İhlal

İhlal, yavrudaki bir özelliğin veya özelliğin tezahürünün ebeveyndeki özellikten farklı olduğu bir olgudur. Bu tutarsızlığa, yanlış genetik zamanlama veya yanlış gen dizisi gibi çeşitli faktörler neden olabilir. Bu yazıda ihlal olgusunun özünü ele alıp bunun genetik ve evrim üzerindeki etkisini analiz edeceğiz.

Evrimin temel prensibi, genotipteki bir değişikliğin fenotipte bir değişikliğe yol açabilmesidir. Ancak torunların tümü her zaman ebeveynlerinin genetik yapısını tekrarlamaz. Bazen bireylerin genomik ve fenotipik özellikleri arasında bir tutarsızlık olabilir. Transgresyonlar, epigenetik stresin, yani hücrelerdeki hipoksi durumunun olumsuz etkisine maruz kalan genlerin etkileşiminden kaynaklanır.

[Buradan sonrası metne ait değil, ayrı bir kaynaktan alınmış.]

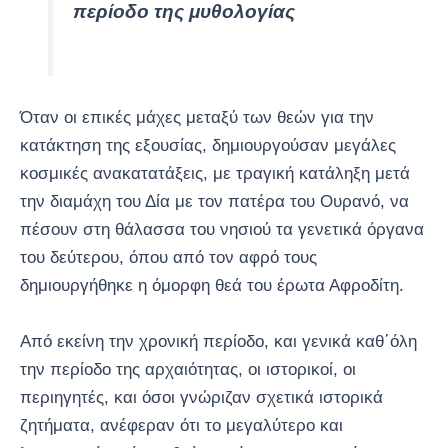
περίοδο της μυθολογίας
Όταν οι επικές μάχες μεταξύ των θεών για την
κατάκτηση της εξουσίας, δημιουργούσαν μεγάλες
κοσμικές ανακατατάξεις, με τραγική κατάληξη μετά
την διαμάχη του Δία με τον πατέρα του Ουρανό, να
πέσουν στη θάλασσα του νησιού τα γενετικά όργανα
του δεύτερου, όπου από τον αφρό τους
δημιουργήθηκε η όμορφη θεά του έρωτα Αφροδίτη.
Από εκείνη την χρονική περίοδο, και γενικά καθ΄όλη
την περίοδο της αρχαιότητας, οι ιστορικοί, οι
περιηγητές, και όσοι γνώριζαν σχετικά ιστορικά
ζητήματα, ανέφεραν ότι το μεγαλύτερο και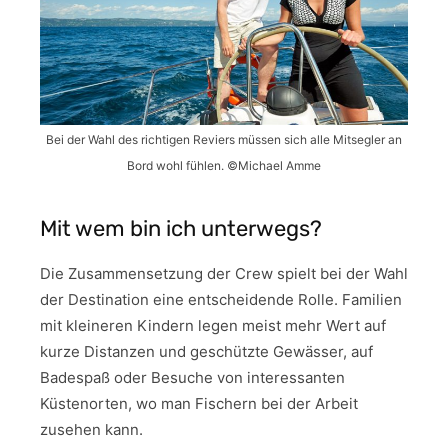
Bei der Wahl des richtigen Reviers müssen sich alle Mitsegler an
Bord wohl fühlen. ©Michael Amme
Mit wem bin ich unterwegs?
Die Zusammensetzung der Crew spielt bei der Wahl
der Destination eine entscheidende Rolle. Familien
mit kleineren Kindern legen meist mehr Wert auf
kurze Distanzen und geschützte Gewässer, auf
Badespaß oder Besuche von interessanten
Küstenorten, wo man Fischern bei der Arbeit
zusehen kann.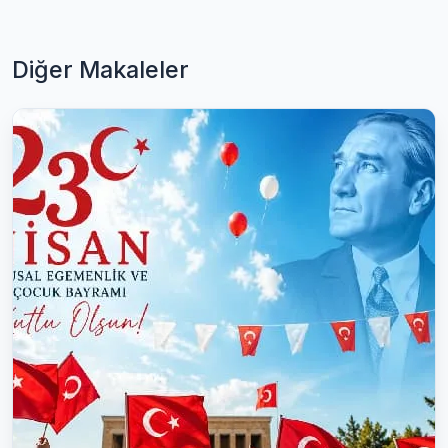
Diğer Makaleler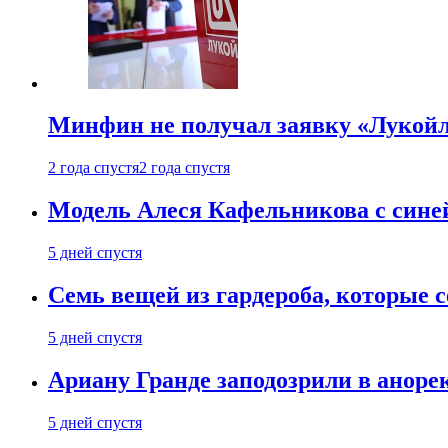
Минфин не получал заявку «Лукойл
2 года спустя
2 года спустя
Модель Алеся Кафельникова с синей
5 дней спустя
Семь вещей из гардероба, которые 
5 дней спустя
Ариану Гранде заподозрили в анорек
5 дней спустя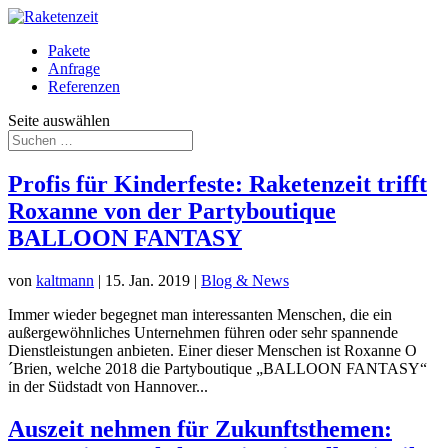
Pakete
Anfrage
Referenzen
Seite auswählen
Profis für Kinderfeste: Raketenzeit trifft
Roxanne von der Partyboutique
BALLOON FANTASY
von
kaltmann
|
15. Jan. 2019
|
Blog & News
Immer wieder begegnet man interessanten Menschen, die ein
außergewöhnliches Unternehmen führen oder sehr spannende
Dienstleistungen anbieten. Einer dieser Menschen ist Roxanne O
´Brien, welche 2018 die Partyboutique „BALLOON FANTASY“
in der Südstadt von Hannover...
Auszeit nehmen für Zukunftsthemen: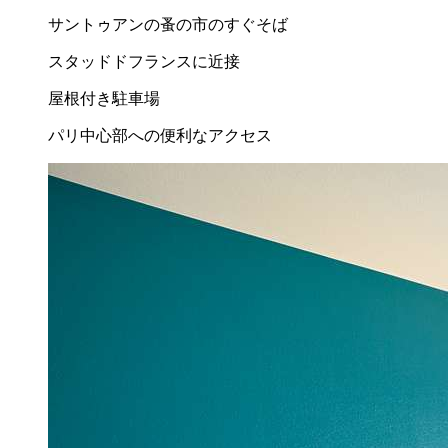
サントゥアンの蚤の市のすぐそば
スタッドドフランスに近接
屋根付き駐車場
パリ中心部への便利なアクセス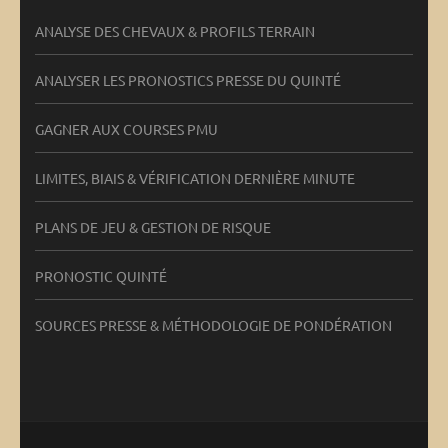
ANALYSE DES CHEVAUX & PROFILS TERRAIN
ANALYSER LES PRONOSTICS PRESSE DU QUINTÉ
GAGNER AUX COURSES PMU
LIMITES, BIAIS & VÉRIFICATION DERNIÈRE MINUTE
PLANS DE JEU & GESTION DE RISQUE
PRONOSTIC QUINTÉ
SOURCES PRESSE & MÉTHODOLOGIE DE PONDÉRATION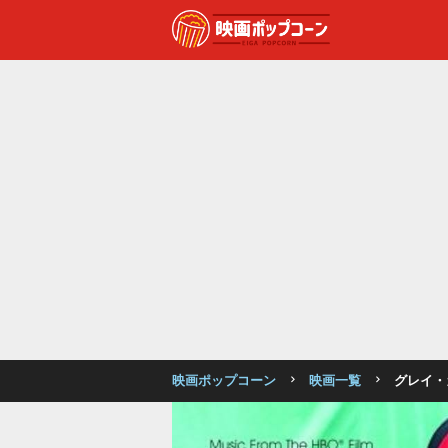
映画ポップコーン
映画一覧
グレイ・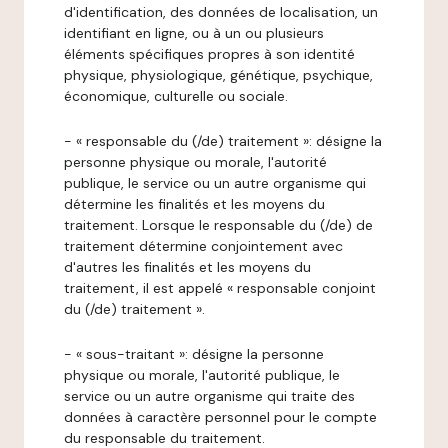
d'identification, des données de localisation, un
identifiant en ligne, ou à un ou plusieurs
éléments spécifiques propres à son identité
physique, physiologique, génétique, psychique,
économique, culturelle ou sociale.
- « responsable du (/de) traitement »: désigne la
personne physique ou morale, l'autorité
publique, le service ou un autre organisme qui
détermine les finalités et les moyens du
traitement. Lorsque le responsable du (/de) de
traitement détermine conjointement avec
d'autres les finalités et les moyens du
traitement, il est appelé « responsable conjoint
du (/de) traitement ».
- « sous-traitant »: désigne la personne
physique ou morale, l'autorité publique, le
service ou un autre organisme qui traite des
données à caractère personnel pour le compte
du responsable du traitement.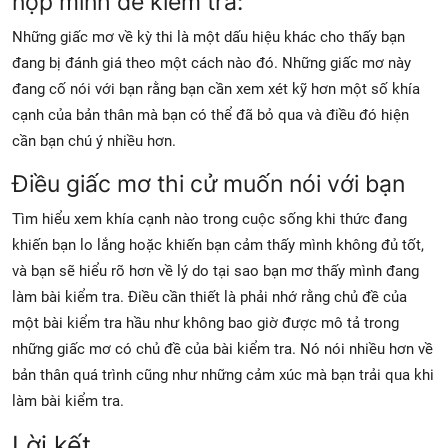
nộp mình để kiểm tra:
Những giấc mơ về kỳ thi là một dấu hiệu khác cho thấy bạn
đang bị đánh giá theo một cách nào đó. Những giấc mơ này
đang cố nói với bạn rằng bạn cần xem xét kỹ hơn một số khía
cạnh của bản thân mà bạn có thể đã bỏ qua và điều đó hiện
cần bạn chú ý nhiều hơn.
Điều giấc mơ thi cử muốn nói với bạn
Tìm hiểu xem khía cạnh nào trong cuộc sống khi thức đang
khiến bạn lo lắng hoặc khiến bạn cảm thấy mình không đủ tốt,
và bạn sẽ hiểu rõ hơn về lý do tại sao bạn mơ thấy mình đang
làm bài kiểm tra. Điều cần thiết là phải nhớ rằng chủ đề của
một bài kiểm tra hầu như không bao giờ được mô tả trong
những giấc mơ có chủ đề của bài kiểm tra. Nó nói nhiều hơn về
bản thân quá trình cũng như những cảm xúc mà bạn trải qua khi
làm bài kiểm tra.
Lời kết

Çoğu zaman, ihlal etkileri fenotiplerin zayıf bir tezahürü veya bozulmasıyla ifade edilir. Bu tür özelliklerin tezahürü, vücudun reaksiyonunun olası bir bozulması - işlev bozukluğu haline gelir. En belirgin transgresif reaksiyon, canlı bir organizmanın değişen çevre koşullarına adaptasyonu sırasında kendini gösterir. Transgresif etkiler katkıda bulunur



İhlal, yakın zamana kadar çok az bilinen bilimsel bir olgudur. Bu nedenle, bazı bilim adamları bundan küçümseyerek bahsederken, diğerleri onu aktif olarak incelemeye ve pratikte uygulamaya başladı.

Transgresyon, genellikle belirli bir bitki türünün yalnızca bazı bireylerinde bulunan bir genin bir sonraki nesle aktarılabilmesi ve popülasyon boyunca yayılmaya devam etmesi durumunda ortaya çıkar. Böyle bir gene baskın veya öldürücü denir. Bir bireyin kusurlu bir genotipe sahip olması ve özelliklerini yavrularına aktaramaması durumunda ölümüne neden olan bir mutasyondur. Tipik olarak bu tür mutasyonlar popülasyondan hızla elenir, ancak bazıları hayatta kalır. Cins ve genetik gibi faktörler ihlallere karşı hassastır. Sonuç olarak bu tür bitki veya hayvanlar, ebeveynlerin genetik programıyla hiçbir şekilde ilgisi olmayan bazı özellikler geliştirebilirler. Bu nedenle, örneğin yabani çeşitlerden elde edilen bahçe armutları, daha önce karakteristik olmayan ve gelişmek zorunda olan bakteriyoz ve küllemeye karşı dirençli bir dizi gen geliştirebilir.



Transgresif kalıtım, alelik genlerin her iki cinsiyette de fenotipik olarak göründüğü bir kalıtım türüdür; bağımsız kalıtım gözlenir.

Bilim adamı Franco Calcagno, 1866'da artık transgresif olarak bilinen özel bir kalıtım türünün varlığını öne sürdü.